__Work item__: Only lines with the word "brain" belong in the answer; copy them from the records below.

__Entries supplied__:
BEGIN
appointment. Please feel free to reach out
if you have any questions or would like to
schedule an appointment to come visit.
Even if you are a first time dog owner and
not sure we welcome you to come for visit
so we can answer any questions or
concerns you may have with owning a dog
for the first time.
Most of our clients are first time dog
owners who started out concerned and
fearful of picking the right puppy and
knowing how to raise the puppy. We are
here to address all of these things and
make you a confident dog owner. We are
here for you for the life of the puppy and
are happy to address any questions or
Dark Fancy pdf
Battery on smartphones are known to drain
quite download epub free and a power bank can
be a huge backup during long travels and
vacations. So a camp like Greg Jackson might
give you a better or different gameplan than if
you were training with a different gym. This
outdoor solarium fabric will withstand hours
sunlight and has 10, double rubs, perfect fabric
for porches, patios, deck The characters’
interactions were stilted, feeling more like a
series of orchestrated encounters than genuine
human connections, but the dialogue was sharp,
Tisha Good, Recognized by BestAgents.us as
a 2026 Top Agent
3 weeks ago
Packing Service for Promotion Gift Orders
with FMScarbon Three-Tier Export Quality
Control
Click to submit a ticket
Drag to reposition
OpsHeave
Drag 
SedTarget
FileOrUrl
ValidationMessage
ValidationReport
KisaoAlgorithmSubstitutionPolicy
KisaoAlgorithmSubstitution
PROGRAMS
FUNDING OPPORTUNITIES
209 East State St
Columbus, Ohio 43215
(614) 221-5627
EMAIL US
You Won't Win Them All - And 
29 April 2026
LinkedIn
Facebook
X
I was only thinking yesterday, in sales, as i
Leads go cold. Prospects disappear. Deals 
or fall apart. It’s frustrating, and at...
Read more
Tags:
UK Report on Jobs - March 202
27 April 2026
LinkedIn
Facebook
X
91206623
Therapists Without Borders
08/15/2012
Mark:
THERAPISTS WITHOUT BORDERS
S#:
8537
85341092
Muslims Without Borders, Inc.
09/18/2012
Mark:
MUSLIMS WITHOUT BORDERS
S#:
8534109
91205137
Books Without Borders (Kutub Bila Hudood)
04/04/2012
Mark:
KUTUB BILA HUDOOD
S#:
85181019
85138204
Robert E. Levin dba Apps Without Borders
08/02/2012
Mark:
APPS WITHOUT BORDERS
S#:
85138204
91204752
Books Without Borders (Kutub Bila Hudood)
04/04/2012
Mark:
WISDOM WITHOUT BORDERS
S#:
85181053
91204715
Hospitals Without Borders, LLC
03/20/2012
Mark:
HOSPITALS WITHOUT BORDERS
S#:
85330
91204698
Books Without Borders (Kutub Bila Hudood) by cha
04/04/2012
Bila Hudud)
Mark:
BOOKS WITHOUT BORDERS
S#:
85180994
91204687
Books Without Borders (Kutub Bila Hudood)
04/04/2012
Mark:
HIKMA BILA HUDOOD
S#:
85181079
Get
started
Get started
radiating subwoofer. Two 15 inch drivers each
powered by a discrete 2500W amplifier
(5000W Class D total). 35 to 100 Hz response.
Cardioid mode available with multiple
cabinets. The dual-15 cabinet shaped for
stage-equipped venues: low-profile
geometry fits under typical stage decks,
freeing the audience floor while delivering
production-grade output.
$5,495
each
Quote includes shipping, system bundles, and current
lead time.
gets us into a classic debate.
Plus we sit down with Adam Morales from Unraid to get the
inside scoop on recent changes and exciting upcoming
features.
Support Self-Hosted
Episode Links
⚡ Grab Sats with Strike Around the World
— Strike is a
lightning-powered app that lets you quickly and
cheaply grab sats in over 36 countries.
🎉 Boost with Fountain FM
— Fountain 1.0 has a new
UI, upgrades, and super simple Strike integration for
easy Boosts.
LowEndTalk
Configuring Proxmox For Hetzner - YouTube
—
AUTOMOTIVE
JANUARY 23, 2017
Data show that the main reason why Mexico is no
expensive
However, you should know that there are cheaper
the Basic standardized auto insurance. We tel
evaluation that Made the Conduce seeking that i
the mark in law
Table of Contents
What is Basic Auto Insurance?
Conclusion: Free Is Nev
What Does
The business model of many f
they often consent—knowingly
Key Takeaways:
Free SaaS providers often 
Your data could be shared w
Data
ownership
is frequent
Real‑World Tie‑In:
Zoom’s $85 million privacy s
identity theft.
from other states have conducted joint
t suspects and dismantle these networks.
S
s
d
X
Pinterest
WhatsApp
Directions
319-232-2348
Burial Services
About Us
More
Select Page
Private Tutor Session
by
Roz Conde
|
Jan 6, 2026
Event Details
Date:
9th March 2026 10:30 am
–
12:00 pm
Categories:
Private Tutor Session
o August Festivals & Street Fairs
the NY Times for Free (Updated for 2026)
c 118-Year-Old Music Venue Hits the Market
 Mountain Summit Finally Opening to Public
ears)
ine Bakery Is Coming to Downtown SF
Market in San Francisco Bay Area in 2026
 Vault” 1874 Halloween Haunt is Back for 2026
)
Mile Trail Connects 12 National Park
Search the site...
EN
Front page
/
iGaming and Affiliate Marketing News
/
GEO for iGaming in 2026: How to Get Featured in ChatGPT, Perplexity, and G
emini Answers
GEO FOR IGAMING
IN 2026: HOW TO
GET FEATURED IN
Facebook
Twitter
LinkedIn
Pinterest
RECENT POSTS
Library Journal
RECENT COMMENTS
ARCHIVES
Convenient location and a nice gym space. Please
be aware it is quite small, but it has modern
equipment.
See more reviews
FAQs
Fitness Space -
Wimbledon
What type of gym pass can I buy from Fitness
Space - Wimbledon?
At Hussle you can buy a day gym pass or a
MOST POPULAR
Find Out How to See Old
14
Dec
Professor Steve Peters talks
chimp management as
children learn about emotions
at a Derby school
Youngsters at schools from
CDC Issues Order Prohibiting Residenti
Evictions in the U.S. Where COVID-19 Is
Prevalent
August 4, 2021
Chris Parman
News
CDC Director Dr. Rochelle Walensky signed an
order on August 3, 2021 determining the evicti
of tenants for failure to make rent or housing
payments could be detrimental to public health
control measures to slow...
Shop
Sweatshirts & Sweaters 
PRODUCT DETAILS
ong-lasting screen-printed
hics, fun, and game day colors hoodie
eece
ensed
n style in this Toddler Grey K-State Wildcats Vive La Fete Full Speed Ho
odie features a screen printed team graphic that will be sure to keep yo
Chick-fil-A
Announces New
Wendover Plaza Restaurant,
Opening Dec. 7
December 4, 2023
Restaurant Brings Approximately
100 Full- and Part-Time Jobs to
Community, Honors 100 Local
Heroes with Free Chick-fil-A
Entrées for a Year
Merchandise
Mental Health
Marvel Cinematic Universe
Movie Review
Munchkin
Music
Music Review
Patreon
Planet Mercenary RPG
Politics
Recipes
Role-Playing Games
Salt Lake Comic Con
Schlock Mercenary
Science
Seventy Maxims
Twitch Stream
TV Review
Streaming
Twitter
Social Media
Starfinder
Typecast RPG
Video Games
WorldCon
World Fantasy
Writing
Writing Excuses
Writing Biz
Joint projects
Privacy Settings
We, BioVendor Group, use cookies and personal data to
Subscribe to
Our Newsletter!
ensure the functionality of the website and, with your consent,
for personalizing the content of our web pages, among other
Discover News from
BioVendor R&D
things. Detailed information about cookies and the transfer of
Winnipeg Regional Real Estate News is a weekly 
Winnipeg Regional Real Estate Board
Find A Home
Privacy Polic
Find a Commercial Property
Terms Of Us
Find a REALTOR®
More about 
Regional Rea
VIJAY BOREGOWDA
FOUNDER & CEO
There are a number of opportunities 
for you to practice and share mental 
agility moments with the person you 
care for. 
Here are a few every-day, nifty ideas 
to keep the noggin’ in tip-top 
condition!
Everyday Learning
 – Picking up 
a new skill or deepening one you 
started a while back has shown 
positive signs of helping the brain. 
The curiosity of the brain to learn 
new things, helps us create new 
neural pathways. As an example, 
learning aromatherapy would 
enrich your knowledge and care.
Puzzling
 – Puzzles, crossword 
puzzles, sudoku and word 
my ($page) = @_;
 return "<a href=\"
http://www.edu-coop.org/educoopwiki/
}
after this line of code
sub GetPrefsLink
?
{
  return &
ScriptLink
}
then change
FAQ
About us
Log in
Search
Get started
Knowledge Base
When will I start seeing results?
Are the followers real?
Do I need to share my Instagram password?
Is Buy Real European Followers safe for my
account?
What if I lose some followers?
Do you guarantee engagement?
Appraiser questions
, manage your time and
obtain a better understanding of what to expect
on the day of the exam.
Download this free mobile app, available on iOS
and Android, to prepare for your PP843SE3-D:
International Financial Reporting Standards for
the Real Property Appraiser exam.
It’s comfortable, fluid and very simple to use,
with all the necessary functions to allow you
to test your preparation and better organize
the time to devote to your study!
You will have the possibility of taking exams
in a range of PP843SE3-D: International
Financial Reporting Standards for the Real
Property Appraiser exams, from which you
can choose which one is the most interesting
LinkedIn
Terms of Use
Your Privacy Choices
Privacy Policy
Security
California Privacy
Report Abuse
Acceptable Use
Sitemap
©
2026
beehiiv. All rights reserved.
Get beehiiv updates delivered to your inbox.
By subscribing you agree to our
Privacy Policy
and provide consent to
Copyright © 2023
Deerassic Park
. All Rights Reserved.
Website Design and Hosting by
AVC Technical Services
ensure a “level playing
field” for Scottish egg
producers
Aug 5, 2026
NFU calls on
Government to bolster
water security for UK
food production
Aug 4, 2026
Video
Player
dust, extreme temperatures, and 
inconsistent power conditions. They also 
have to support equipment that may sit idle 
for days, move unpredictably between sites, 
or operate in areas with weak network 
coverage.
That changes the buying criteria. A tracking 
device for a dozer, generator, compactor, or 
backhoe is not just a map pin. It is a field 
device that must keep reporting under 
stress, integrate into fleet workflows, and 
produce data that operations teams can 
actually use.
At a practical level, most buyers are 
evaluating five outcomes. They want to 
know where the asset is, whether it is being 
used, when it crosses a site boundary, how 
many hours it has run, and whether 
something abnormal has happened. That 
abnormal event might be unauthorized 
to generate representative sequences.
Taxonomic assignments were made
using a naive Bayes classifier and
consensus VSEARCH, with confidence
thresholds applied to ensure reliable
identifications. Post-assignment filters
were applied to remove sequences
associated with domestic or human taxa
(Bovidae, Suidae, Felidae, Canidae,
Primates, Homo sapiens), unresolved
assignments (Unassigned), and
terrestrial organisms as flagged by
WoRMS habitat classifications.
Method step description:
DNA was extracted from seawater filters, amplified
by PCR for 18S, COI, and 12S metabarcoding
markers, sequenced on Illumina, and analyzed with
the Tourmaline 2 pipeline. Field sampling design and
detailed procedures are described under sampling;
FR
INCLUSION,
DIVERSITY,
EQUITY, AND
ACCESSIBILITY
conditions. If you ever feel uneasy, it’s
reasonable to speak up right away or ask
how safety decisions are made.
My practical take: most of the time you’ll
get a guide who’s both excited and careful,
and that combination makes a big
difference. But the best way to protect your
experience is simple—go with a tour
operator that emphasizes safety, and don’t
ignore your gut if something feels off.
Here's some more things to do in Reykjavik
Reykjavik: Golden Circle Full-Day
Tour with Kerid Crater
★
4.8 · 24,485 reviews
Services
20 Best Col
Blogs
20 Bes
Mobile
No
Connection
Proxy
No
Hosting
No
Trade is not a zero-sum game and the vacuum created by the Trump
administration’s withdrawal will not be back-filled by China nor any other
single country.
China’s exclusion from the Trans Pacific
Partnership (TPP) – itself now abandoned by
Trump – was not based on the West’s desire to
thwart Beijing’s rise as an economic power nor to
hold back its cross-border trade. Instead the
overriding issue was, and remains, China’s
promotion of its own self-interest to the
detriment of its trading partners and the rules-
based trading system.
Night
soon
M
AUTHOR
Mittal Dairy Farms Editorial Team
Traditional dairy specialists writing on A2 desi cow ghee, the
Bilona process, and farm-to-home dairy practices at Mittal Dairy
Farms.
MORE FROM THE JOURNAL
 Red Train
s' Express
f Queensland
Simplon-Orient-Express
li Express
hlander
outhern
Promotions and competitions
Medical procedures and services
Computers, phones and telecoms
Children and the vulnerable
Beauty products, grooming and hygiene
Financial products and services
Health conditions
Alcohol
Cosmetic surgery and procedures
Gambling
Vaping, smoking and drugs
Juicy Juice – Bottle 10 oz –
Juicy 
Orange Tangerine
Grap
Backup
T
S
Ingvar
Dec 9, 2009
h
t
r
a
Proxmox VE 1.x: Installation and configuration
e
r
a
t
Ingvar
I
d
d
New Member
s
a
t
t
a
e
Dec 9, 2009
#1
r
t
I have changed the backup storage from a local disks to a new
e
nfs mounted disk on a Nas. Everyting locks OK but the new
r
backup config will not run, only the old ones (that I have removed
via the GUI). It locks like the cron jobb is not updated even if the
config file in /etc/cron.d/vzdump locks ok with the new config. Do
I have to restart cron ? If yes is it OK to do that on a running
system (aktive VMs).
END
__Solution__:
positive signs of helping the brain. 
The curiosity of the brain to learn 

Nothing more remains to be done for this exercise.